Clients don't hire me just for my academic credentials. They hire me because I've been somewhere they haven't — seen a technology rollout fail in the way they're about to repeat, navigated a restructure that looked like theirs. That pattern recognition, built across engagements and sectors, is genuinely part of the value I offer.

But that's also where the trap opens.

The projects I’ve managed are are inseparable from the specific situations that generated them. The go-to-market strategy that worked brilliantly for one client worked in *that* client's context: their culture, their competitive position, their team's appetite for change. Strip away that context and the strategy isn't just less effective — it can be actively dangerous.

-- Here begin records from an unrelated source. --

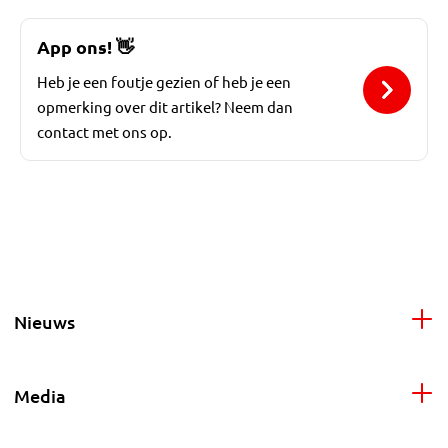
App ons!
👋
Heb je een foutje gezien of heb je een
opmerking over dit artikel? Neem dan
contact met ons op.
Nieuws
Media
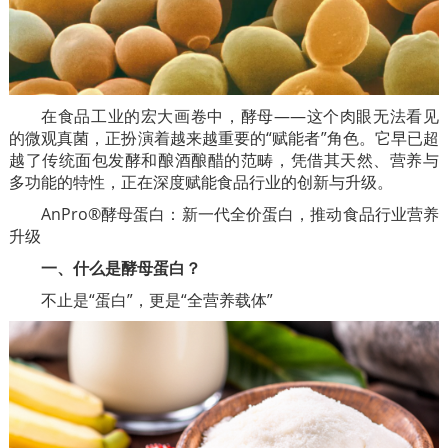
在食品工业的宏大画卷中，酵母——这个肉眼无法看见
的微观真菌，正扮演着越来越重要的“赋能者”角色。它早已超
越了传统面包发酵和酿酒酿醋的范畴，凭借其天然、营养与
多功能的特性，正在深度赋能食品行业的创新与升级。
AnPro®酵母蛋白：新一代全价蛋白，推动食品行业营养
升级
一、什么是酵母蛋白？
不止是“蛋白”，更是“全营养载体”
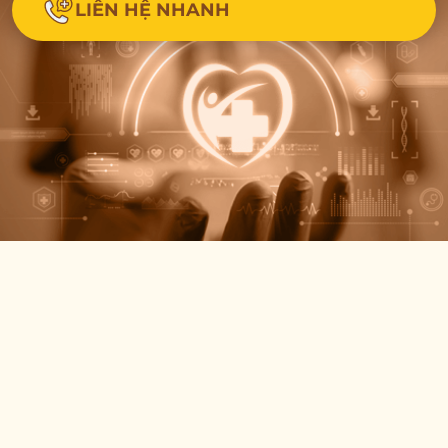
LIÊN HỆ NHANH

A disciplined waterfall schedule that suited an occupier client can prove fatal in a compressed procurement engagement.

The experience I carry is not a transferable answer. It's a set of questions I know to ask.

That distinction matters because it's easy to collapse — to reach for the familiar model without interrogating whether this situation actually resembles the last one. That's not misconduct. It's pattern-matching on autopilot. But the consequences for a client who needed a tailored response and got a recycled one can be significant.

The intersection problem

As an independent consultant PM, I occupy an unusual position. I'm likely working across multiple clients — or moving between them closely enough that the boundaries blur. I leverage the same experience, bring the same tools and the same brain.

That intersection is where the value sits. Cross-industry perspective, no organisational politics in the way. Clients engage me precisely because I've been outside their walls.

But that intersection is also where the risk lives — and where I've had to be deliberate about building my own controls.

It doesn't require malicious intent for confidential information to move between contexts. The HBR research describes this as compliance debt: the quiet accumulation of habits that haven't caused a problem yet, but represent risk building silently in the background. The Medibank breach started with a contractor syncing browser credentials across devices. The KPMG allegations involve board papers in a locker. Neither required a sophisticated attack. Both required a habit.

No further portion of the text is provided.